ESCLUSIVA MP – I nuovi talenti: Ivan Varone
Il calcio non è solo quello delle grandi stelle già affermate, quello dei contratti multimilionari e dei diritti televisivi, è molto di più: è quello del cuore, dei polmoni, delle gambe, quello dei talenti nascosti, quello dei meno giovani che hanno accarezzato tutta la vita il miraggio di calcare palcoscenici più prestigiosi e quello dei più giovani che nutrono il sogno di emergere e di ritagliarsi uno spazio nella storia di questo meraviglioso sport.
Proprio per tali ragioni, fedeli al nostro “Manifesto“, vogliamo continuare a curare con attenzione quelle “nicchie” che l’informazione generalista non riesce e, a volte, non vuole seguire in profondità. Quindi, abbiamo deciso di presentare e intervistare i giovani talenti della Lega Pro attraverso un appuntamento che già da novembre diventerà settimanale: non siamo dei talent scout (non è questo il nostro obiettivo), ma degli appassionati di calcio con l’ambizione di raccontare quello che gli altri non raccontano.

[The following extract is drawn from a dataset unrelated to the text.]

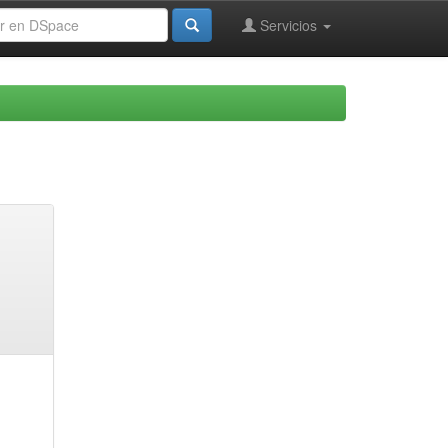
Servicios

Il primo non è stato scelto a caso: abbiamo voluto dare merito alla società laziale dell’Unicusano Fondi di avere approntato una rosa piena di giovani in gamba: ben 10 nati dopo il 1992 e, tra questi, abbiamo selezionato l’appena ventiquattrenne (ha compiuto gli anni qualche giorno fa) centrocampista Ivan Varone.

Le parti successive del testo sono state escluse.